What is in store for us, readers of the future? While television and movies love to suggest that rehydration will be the savior of tasty treats, sci-fi on the page suggests something even less appetizing, if that’s possible.

Any space travel story has to deal with the reality that humans require food: a lot of it, in a wide variety of forms and textures. Thus we come to one of the least exciting things about science fiction: what I think of as the “Grey Gunge.” It’s basically gloop; the tasteless, gelatinous conglomeration of protein, fat, and carbohydrates that space travelers seem to “eat” regularly in order to retain a basic ability to function. Almost all space-related novels touch on this; the foods you and I enjoy on a daily basis are both heavy and prone to spoil, and therefore come at a premium. It’s eerily similar to pre–Industrial Revolution diets, in fact: lower class people eat the nutritionally balanced equivalent of oatmeal — anything else can be prohibitively costly — while only the rich eat “real” food. This is part of my least favorite reveal in Snowpiercer, where (slight spoiler warning) we discover to this author’s utter horror that their Grey Gunge is basically Jell-o made up of the ubiquitous cockroach — full of protein and easy to cultivate. Those in the forward cars, of course, are feasting on “real” food.

In N.K. Jemisin’s Broken Earth trilogy, as in many dystopian futures, meat is at a premium. Until recently, meat has always been a premium foodstuff in human diets. A major theme in science fiction is that if the means of production are once again only available to the rich, what would a diet look like? Largely hard-scrabble and vegetarian, it turns out.

In Mary Doria Russell’s The Sparrow, the titular ship has a greenhouse aboard, as do many of the huge ships and stations in The Expanse. These greenhouses are an enclosed system designed to use waste to help grow food. It seems unlikely until we recall that Earth is an enclosed system writ large; all the water on this planet has been here since the beginning, which is my diplomatic way of reminding you that you’re brushing your teeth with dinosaur pee. Filtered, of course.

In these economically dystopian worlds, no one seems to talk about the fact that teeth are a marvel of engineering, and that if people don’t chew on solid foods regularly, they tend to fall out. Perhaps The Future has figured out how to avoid that? And if so, would we all be willing to eat Grey Gunge forever to avoid going to the dentist? Dear reader, this is the kind of hard-hitting philosophical question that I hope you have come to expect from me.

Planet-based science fiction allows the gourmand a little more to work with. Given appropriate soil, seasons, atmosphere, and time, the traveler can grow foods approximating those one would find on Earth. In the 1990s, those of us who were Pern-obsessed learned that many of the foods the Pernese ate after Dragonsdawn were Terran crops, genetically modified to grown on an alien planet. Score one for GMOs: safe to eat even on a whole different planet.

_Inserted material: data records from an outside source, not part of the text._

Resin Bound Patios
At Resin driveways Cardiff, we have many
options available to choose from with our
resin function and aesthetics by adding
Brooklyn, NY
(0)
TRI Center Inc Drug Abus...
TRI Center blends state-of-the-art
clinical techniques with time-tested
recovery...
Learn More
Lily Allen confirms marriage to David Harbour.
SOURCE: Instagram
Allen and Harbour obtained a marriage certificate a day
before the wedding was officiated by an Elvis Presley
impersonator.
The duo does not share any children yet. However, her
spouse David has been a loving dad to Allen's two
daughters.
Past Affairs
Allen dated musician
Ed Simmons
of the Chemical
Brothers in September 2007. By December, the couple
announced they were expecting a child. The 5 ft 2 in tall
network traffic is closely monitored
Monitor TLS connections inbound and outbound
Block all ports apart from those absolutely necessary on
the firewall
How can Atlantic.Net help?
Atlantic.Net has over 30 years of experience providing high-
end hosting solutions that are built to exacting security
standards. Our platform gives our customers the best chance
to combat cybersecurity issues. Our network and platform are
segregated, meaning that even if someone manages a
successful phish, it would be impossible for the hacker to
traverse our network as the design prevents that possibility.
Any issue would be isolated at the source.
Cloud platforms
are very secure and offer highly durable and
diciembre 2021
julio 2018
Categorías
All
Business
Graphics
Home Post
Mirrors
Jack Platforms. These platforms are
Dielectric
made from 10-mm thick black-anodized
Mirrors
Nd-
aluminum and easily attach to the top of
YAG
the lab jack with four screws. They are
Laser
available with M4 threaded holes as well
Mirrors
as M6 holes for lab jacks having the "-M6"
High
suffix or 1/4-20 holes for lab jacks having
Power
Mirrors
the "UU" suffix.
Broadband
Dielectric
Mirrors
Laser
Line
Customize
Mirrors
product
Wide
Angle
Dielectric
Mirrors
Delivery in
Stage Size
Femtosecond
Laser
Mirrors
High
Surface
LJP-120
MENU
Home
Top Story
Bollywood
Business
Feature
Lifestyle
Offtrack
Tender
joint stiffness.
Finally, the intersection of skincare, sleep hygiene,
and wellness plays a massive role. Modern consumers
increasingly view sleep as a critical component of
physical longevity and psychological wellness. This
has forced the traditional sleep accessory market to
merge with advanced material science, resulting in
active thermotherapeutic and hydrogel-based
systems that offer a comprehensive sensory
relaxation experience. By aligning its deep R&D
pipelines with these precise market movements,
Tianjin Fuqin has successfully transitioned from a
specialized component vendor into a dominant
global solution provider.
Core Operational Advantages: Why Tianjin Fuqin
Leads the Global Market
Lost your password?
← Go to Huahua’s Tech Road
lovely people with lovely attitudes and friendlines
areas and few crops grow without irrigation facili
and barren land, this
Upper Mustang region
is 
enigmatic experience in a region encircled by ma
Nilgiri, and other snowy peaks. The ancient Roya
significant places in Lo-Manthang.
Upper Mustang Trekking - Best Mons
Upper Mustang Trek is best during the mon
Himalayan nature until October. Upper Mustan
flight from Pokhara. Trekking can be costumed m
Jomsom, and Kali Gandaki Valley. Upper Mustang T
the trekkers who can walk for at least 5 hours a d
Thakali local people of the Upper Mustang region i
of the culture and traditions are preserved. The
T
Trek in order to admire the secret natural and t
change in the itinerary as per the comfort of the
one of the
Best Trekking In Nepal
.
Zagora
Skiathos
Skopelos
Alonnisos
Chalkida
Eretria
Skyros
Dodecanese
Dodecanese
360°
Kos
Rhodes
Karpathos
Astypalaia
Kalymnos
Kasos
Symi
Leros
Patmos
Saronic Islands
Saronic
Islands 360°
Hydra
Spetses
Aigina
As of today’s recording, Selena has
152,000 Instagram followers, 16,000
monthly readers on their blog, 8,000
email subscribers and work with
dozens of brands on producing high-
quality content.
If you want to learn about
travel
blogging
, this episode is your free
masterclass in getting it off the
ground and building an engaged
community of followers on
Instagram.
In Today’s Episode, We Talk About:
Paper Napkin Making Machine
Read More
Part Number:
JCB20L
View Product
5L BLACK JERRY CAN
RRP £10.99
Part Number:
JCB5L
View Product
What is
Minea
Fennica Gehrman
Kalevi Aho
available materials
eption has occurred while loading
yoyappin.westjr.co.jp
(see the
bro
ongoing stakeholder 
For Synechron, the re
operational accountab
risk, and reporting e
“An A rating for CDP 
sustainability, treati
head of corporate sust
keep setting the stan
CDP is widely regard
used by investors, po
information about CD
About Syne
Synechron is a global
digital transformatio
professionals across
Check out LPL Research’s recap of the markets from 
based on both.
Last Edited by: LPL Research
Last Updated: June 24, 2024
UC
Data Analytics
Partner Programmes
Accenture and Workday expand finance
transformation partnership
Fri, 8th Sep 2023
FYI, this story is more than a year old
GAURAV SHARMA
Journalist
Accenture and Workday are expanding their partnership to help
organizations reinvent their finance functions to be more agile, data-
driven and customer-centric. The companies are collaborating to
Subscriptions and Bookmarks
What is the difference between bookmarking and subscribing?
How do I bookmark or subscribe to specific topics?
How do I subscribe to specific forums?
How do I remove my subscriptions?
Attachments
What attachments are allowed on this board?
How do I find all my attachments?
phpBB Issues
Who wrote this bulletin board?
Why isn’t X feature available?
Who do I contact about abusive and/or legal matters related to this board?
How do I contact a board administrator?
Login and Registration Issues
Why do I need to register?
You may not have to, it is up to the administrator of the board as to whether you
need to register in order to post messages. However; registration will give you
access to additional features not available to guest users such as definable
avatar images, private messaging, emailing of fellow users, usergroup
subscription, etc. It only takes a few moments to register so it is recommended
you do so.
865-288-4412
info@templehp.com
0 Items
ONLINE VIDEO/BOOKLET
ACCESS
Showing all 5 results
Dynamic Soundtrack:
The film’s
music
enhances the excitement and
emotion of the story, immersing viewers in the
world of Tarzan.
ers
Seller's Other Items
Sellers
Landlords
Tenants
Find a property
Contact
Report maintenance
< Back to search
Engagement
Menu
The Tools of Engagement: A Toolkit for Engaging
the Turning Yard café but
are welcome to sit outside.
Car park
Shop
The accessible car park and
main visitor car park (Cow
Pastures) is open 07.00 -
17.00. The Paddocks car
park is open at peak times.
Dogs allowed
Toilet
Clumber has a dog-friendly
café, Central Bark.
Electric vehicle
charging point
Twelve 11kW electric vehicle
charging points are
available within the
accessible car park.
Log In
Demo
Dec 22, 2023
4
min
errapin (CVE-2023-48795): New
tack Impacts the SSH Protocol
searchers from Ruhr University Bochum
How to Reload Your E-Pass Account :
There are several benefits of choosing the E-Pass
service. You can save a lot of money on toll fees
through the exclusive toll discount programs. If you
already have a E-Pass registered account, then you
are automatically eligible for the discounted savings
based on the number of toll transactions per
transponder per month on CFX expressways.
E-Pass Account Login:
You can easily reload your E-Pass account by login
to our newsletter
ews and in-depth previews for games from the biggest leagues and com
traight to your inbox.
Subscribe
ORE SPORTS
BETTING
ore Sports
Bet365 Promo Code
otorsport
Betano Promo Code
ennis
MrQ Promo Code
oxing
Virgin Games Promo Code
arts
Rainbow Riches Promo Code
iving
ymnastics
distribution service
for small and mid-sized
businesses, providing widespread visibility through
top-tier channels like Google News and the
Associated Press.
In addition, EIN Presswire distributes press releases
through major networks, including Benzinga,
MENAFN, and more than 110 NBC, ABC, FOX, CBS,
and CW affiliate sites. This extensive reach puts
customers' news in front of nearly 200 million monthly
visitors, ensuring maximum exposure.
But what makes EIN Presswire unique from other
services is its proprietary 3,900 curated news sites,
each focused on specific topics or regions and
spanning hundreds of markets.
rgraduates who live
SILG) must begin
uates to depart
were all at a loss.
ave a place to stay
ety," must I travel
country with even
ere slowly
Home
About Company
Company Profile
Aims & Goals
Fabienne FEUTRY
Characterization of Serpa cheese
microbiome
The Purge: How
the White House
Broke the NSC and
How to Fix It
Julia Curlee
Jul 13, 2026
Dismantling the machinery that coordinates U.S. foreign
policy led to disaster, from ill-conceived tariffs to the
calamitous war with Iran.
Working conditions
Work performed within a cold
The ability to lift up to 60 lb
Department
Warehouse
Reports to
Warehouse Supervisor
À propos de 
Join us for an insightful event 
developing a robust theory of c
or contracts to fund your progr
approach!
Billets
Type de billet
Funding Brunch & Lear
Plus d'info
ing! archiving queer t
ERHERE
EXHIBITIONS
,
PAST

If you are lucky enough to come from a culture in which oatmeal is not a staple food, your future meals should at least come with an array of spices. Nnedi Okorafor’s Akata Witch series is chock-full of mouth-watering descriptions of joloff rice, peppery sauces, and stews, all of which I would like to eat this very moment.

It’s 2022. As everyone is painfully aware, we do not yet have flying cars, robot maids, or whale busses. What we do have is the internet (lolsob), Bluetooth, Dippin’ Dots, and the constant threat of nuclear warfare. We also have unprecedented access to food due to globalization, at least until housing prices get so high that only the uber rich can afford to live on Earth and we must take to the stars. When that happens, I hope that we as a species can come up with something other than Grey Gunge.